MINNEAPOLIS (WCCO) — Police incident reports released Tuesday give us a clearer picture of what happened with Minnesota Vikings defensive end Everson Griffen over the weekend.
They show he'd been struggling with mental health issues for weeks before an incident involving police on Saturday. That's when witnesses at the Hotel Ivy in Minneapolis said Griffen was threatening to assault the staff.
A detailed report released Tuesday by the Minnetrista Police Department shows Griffen was showing signs of being paranoid. WCCO's Angela Davis tells us more.
This is Griffen's ninth season with the Vikings. He didn't play in three preseason games due to a leg injury, and now we know he was also struggling with mental health.

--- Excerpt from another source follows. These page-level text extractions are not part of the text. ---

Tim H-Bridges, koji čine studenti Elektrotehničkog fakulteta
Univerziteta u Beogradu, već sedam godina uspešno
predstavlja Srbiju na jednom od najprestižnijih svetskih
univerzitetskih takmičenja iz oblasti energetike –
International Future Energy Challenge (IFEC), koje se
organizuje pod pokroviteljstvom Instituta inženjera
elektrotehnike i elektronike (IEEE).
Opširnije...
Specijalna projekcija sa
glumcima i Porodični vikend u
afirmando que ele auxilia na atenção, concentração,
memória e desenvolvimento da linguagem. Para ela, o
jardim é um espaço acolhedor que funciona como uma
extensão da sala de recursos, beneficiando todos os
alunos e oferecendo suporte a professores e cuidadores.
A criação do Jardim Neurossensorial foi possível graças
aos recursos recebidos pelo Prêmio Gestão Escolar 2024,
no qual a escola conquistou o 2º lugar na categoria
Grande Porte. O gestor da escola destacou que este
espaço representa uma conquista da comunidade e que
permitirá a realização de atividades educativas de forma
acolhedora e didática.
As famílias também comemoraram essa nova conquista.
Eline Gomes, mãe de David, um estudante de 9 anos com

The officer who wrote Saturday's police report states the Viking's director of security reached out to police saying "He has not been acting normal lately and said that it's almost like he is having a nervous breakdown."
The report describes a conversation with Griffen's wife, who said, "He hasn't slept in days and thinks he is delusional because of the lack of sleep."

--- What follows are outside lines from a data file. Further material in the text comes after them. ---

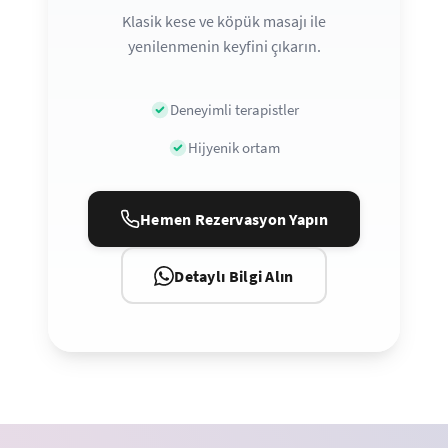
Klasik kese ve köpük masajı ile
yenilenmenin keyfini çıkarın.
Deneyimli terapistler
Hijyenik ortam
Hemen Rezervasyon Yapın
Detaylı Bilgi Alın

It also shows that the Vikings notified Griffen and his agent that he was not allowed back at practice until he had a mental health evaluation. That's because he'd been "explosive, screaming and yelling in the workplace."

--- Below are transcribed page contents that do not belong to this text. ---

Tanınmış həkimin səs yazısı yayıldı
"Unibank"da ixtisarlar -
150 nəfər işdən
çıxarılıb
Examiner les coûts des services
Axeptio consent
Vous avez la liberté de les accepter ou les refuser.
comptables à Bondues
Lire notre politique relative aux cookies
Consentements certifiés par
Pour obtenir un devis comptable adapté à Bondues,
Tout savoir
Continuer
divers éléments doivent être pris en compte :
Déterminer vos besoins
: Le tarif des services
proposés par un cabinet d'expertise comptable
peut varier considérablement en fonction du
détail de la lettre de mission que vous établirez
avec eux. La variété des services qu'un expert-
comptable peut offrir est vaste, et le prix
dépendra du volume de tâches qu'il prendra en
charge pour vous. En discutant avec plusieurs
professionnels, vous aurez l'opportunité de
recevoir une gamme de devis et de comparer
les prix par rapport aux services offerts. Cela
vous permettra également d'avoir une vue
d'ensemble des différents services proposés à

When officers confronted Everson at his home, he made "comments about people trying to kill him, referencing 777 and God several times."
Later, as Griffen was in an ambulance and headed to a hospital, paramedics told police, "A few deer ran across the road and while they were driving, Griffen got up and jumped out of the ambulance because he was in fear that someone was going to shoot him."
"I just hope for the best for him. In the long run, he's a really good kid," Vikings coach Mike Zimmer said.
At a news conference Tuesday afternoon, head coach Mike Zimmer expressed concern.
"It's about him getting better. In the five years I've been here, I've always loved Everson," Zimmer said. "Obviously he is going through some tough times now."
Coach Zimmer says the team has a very good support program for mental health issues. And that if they have to bring in experts from other places, they will do everything they possibly can to help Everson Griffen and his family.